7am. I had been wrapped in my sleeping bag for less than two hours, fully clothed and exhausted beyond logic. My feet were a throbbing and swollen mess and covered in blisters that were a chilling reality that I could drop out of the race at any checkpoint. It was the start of Day 4 on the long stage of Grand to Grand, a six-stage and seven-day fully self-supported foot race spanning 170 miles from the North Rim of the Grand Canyon to the summit of the Pink Cliffs of the Grand Staircase in Utah.
I had already covered 96 miles over three days and just spent 24 hours on my feet in the effort to complete the 54 miles of the long stage. I arrived at checkpoint 6 at 4:30am after a grueling 8 miles over 4 hours in the dark of night. Never before had I been enfolded in total darkness and had to navigate my way by the small beam of my head lamp and the faint trail marked by LED lights scattered across the black of a night landscape fraught with steep, sandy and unsteady terrain. “Keep moving” was the endless mantra of my meditation as I forced my legs and feet to execute the demands of my mind. My 15lbs race pack was digging hard into my shoulders and back and the desire to drop it became overwhelming.
Checkpoint 6 had hot water and was one of the sleeping checkpoints on the 54 mile long stage. It’s regrettable that in my effort to save a fellow racer from dropping out, that I inadvertently compromised my own race plan. We met at checkpoint 4 as we were the last two racers making the cut-off. He was in bad shape and wanted to quit. Quit. Really? No way! No bloody way! I convinced him to continue to checkpoint 5, six miles ahead of us. Saving him from quitting became my most important focus and although I felt strong and able to run, I matched his speed of less than 2 miles an hour, thereby adding significant time to my own journey. I learned that night that one can only save oneself and that withdrawing from a race is a very personal decision. I had to continue to checkpoint 6 alone in the pitch black of night.
Dawn broke as I left checkpoint 6 with approximately 17 miles left on the long stage after a short reprieve and a much needed cup of hot soup. The next 4 miles were spanning across the Coral Pink Sand Dunes in Utah. Near Zion National Park, this is the only major sand dune field on the Colorado Plateau. I timed my departure so that I would see the sunrise across the dunes.

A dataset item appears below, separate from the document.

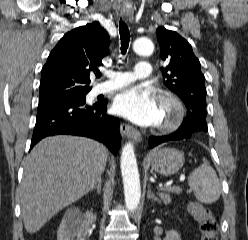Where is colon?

I knew that crossing the dunes after already been on my feet for 24 hours would be tough, I just didn’t know how challenging.
Alone once again, as I was the last runner to leave the checkpoint, the sand dunes were covered in the chilly shadows of early morning. Daunting, and with the wind whipping hard at my body, I sought out my mantra of “keep moving” to focus my mind on the task at hand. Each step made me sink calf length into the sand. My gaiters kept the soft pink sand from eroding my blistered feet any further but the exhausted effort to dig my legs out of the sand abyss with each step was staggering.
So often I have encountered pure magic. Sometimes it has been while scuba diving, or on mountain tops or in the simple pleasure of a spectacular sunset under a big sky in Dallas. Frequently it is because I seek out the magic in the art of living a life lived well. I have learned that there is incredible beauty in each day. However, the wonder that the sunrise over the sand dunes in Utah bestowed on me will forever be etched in my mind and heart. It was the gift granted to me from this extremely tough and relentless endurance race.
The Alchemist by Paulo Coelho was on my 9th grader’s summer reading list and out of boredom on a flight from Costa Rica I read it. What a read. What a story. If you have not yet read it, read it now.
As I watched the sunrise that morning in Utah over those dunes, stripped from every ounce of veneer, exhausted and on my knees in the sand, I discovered that I too am an alchemist.
(Side note: I’m the little figure on the dunes in the picture.)
(Side note: Alchemy is the art of liberating parts of the Cosmos from temporal existence and achieving perfection which, for metals is gold, and for man, longevity, then immortality and, finally, redemption. Thanks Wikipedia.)
Santiago sets out to find his destiny and personal legend and after a long journey he had to transform himself into the wind to save him from execution. As the wind was whipping around me and the sand was hurling itself against my skin on the dunes, I too realized that I can become the wind.
Like Santiago, I believe that when we reach through the Soul of the World and see that it is part of the Soul of God, we discover that it is also our own soul. And that we can perform small miracles every day. I finished the 54 mile long stage in 31 hours. It was brutal, unforgiving and liberating. It forced me to rise beyond what I thought was possible. It pushed me to a new frontier in my mind. The journey was awesome. I went on to finish the 170 miles of Grand to Grand and I earned my belt buckle. There were many moments during the seven days that I was left breathless and inspired by the beauty of nature and the splendor of the human spirit. However, sunrise across the dunes will always be a special bead in the necklace of my soul.